- WHAT YOU WILL DO:
Copy out the final stretch of the listing: the line that contains "Finanzsystem IKT-abhängig und" and all lines after it, exactly as they appear.

- DATA FOR THIS TASK:
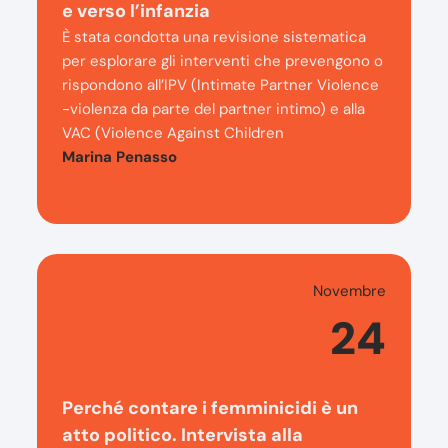
e verso l’infanzia
È stata condotta una revisione sistematica
per esplorare gli interventi che prevengono o
rispondono all’IPV (Intimate Partner Violence
-violenza da parte del partner intimo) e alla
VAC (Violence Against Children
Marina Penasso
Novembre
24
Perché contare i femminicidi è un
atto politico. Intervista alla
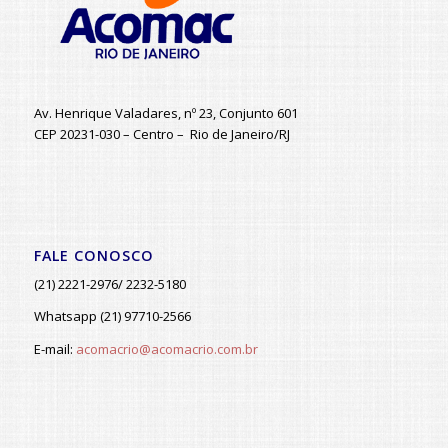
Av. Henrique Valadares, nº 23, Conjunto 601
CEP 20231-030 – Centro – Rio de Janeiro/RJ
FALE CONOSCO
(21) 2221-2976/ 2232-5180
Whatsapp (21) 97710-2566
E-mail:
acomacrio@acomacrio.com.br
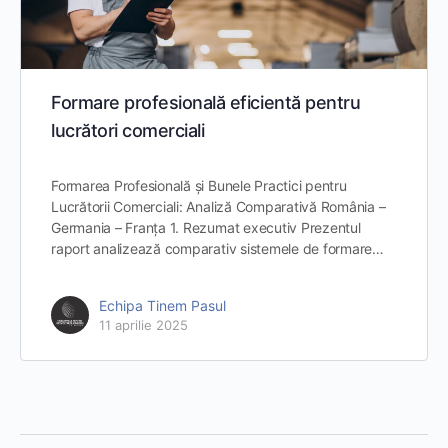
Formare profesională eficientă pentru
lucrători comerciali
Formarea Profesională și Bunele Practici pentru
Lucrătorii Comerciali: Analiză Comparativă România –
Germania – Franța 1. Rezumat executiv Prezentul
raport analizează comparativ sistemele de formare…
Echipa Tinem Pasul
11 aprilie 2025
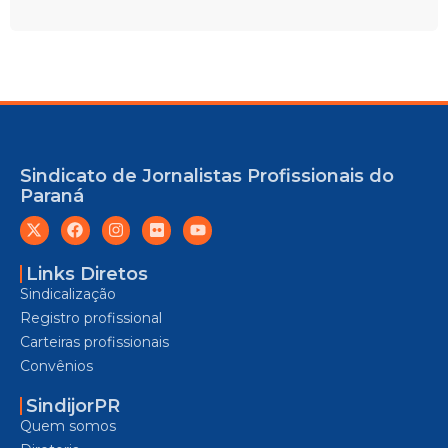
Sindicato de Jornalistas Profissionais do
Paraná
Links Diretos
Sindicalização
Registro profissional
Carteiras profissionais
Convênios
SindijorPR
Quem somos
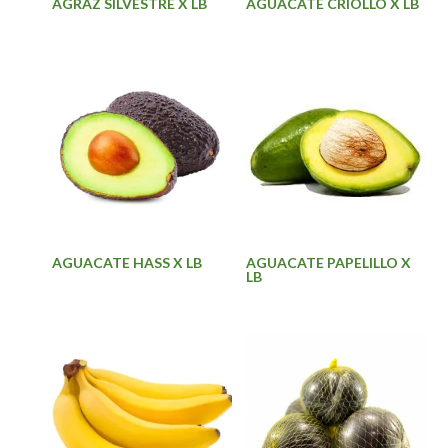
AGRAZ SILVESTRE X LB
AGUACATE CRIOLLO X LB
AGUACATE HASS X LB
AGUACATE PAPELILLO X
LB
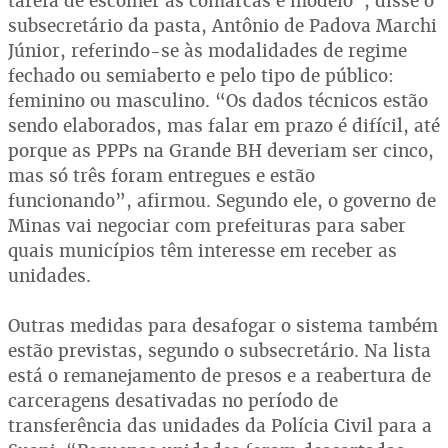
tarefa de escolher as comarcas e modelo”, disse o
subsecretário da pasta, Antônio de Padova Marchi
Júnior, referindo-se às modalidades de regime
fechado ou semiaberto e pelo tipo de público:
feminino ou masculino. “Os dados técnicos estão
sendo elaborados, mas falar em prazo é difícil, até
porque as PPPs na Grande BH deveriam ser cinco,
mas só três foram entregues e estão
funcionando”, afirmou. Segundo ele, o governo de
Minas vai negociar com prefeituras para saber
quais municípios têm interesse em receber as
unidades.
Outras medidas para desafogar o sistema também
estão previstas, segundo o subsecretário. Na lista
está o remanejamento de presos e a reabertura de
carceragens desativadas no período de
transferência das unidades da Polícia Civil para a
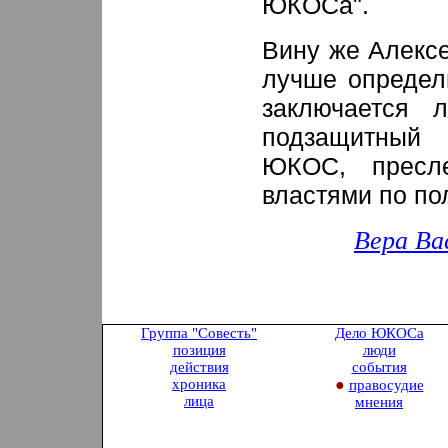
ЮКОСа".
Вину же Алексе
лучше определ
заключается 
подзащитный 
ЮКОС, пресле
властями по по
Вера Ва
Группа "Совесть
"
Дело ЮКОСа
позиция
люди
действия
события
хроника
●
правосудие
лица
мнения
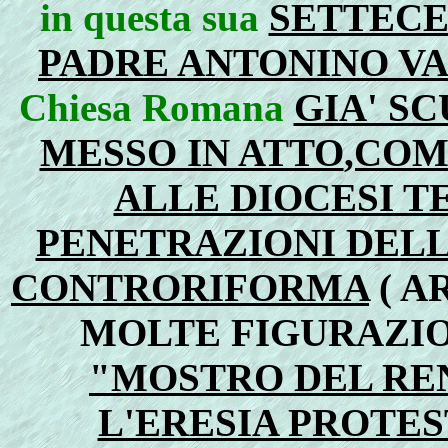
in questa sua
SETTECE
PADRE ANTONINO V
Chiesa Romana
GIA' S
MESSO IN ATTO
,COM
ALLE DIOCESI T
PENETRAZIONI DELL
CONTRORIFORMA
( A
MOLTE FIGURAZIO
"MOSTRO DEL RE
L'ERESIA PROTES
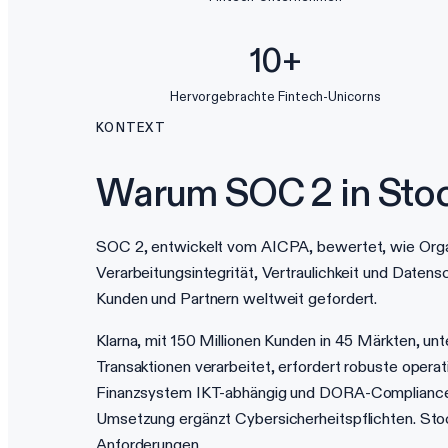
10+
Hervorgebrachte Fintech-Unicorns
KONTEXT
Warum SOC 2 in Stoc
SOC 2, entwickelt vom AICPA, bewertet, wie Organi
Verarbeitungsintegrität, Vertraulichkeit und Date
Kunden und Partnern weltweit gefordert.
Klarna, mit 150 Millionen Kunden in 45 Märkten, unt
Transaktionen verarbeitet, erfordert robuste oper
Finanzsystem IKT-abhängig und DORA-Compliance s
Umsetzung ergänzt Cybersicherheitspflichten. Stoc
Anforderungen.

- EXPECTED ANSWER:
Finanzsystem IKT-abhängig und DORA-Compliance s
Umsetzung ergänzt Cybersicherheitspflichten. Stoc
Anforderungen.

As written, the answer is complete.